United States

Sol
Lewitt

Biography

Born in 1928 in Hartford, Connecticut, Sol LeWitt continued to work up until his death in early 2007. After receiving his Bachelor of Fine Art degree from Syracuse University in 1949, he travelled to Europe and served in the army during the Korean War. In 1953, he moved to New York where he worked as a graphic designer for I. M. Pei's architecture office. In 1960, he took a job at the book counter of the Museum of Modern Art in New York, where his co-workers included Lucy Lippard, Robert Ryman, Dan Flavin and Robert Mangold, placing him amidst young artists searching for a new direction in their work.
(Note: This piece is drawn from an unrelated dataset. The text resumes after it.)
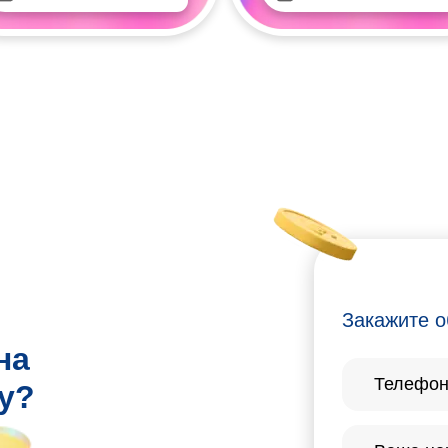
Закажите о
на
у?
Sol LeWitt participated in several seminal group exhibitions including Primary Structures at the Jewish Museum in New York, the 1968 Documenta IV in Kassel and Harald Szeemann’s exhibition When Attitude Becomes Form at the Kunsthalle in Bern. His works are found in the most influential museum collections.

About the artworks

Sol LeWitt earned a place in the history of art for his leading role in the Conceptual movement. He was pivotal in creating the new radical aesthetic of the 1960s that was a revolutionary contradiction to the Abstract Expressionism current prevailing in the 1950s and '60s in New York. He had no interest in inherent narrative or descriptive imagery. He believed in the artist as a generator of ideas, a concept that was instrumental in the transition between the modern and the postmodern era. As one of the first coherent proponents of conceptual art with his writings Sentences on Conceptual Art published in 1969, his work continues to be highly-regarded and referred to by a younger generation of artists.
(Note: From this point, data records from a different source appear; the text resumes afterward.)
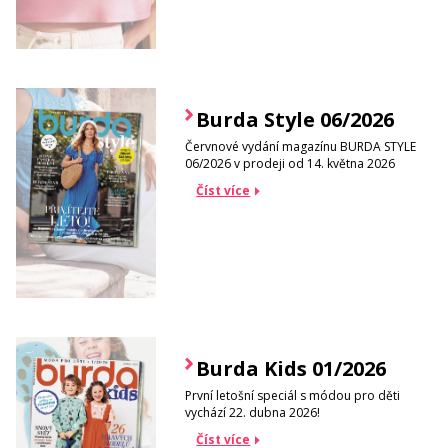
Burda Style 06/2026
Červnové vydání magazínu BURDA STYLE
06/2026 v prodeji od 14. května 2026
Číst více
Burda Kids 01/2026
První letošní speciál s módou pro děti
vychází 22. dubna 2026!
Číst více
To understand art as an intellectual and pragmatic act adds a new dimension to the artist's role, one that is radically distinct from the romantic nature characteristic of the way artists were perceived until then. LeWitt believed that the idea itself could be the work of art, and maintained that, like an architect who creates a blueprint for a building and then turns the project over to a construction crew, an artist should be able to conceive a work and then either delegate its actual production to others or never even produce it at all. LeWitt's work ranged from sculpture, painting and drawing to almost exclusively conceptual pieces that existed only as ideas or elements of the artistic process itself. From 1966 to 2002, Sol LeWitt produced more than 50 artist's books. In 1976, with Lucy Lippard and others, he co-founded Printed Matter, Inc., an organisation established to publish and disseminate artists’ books.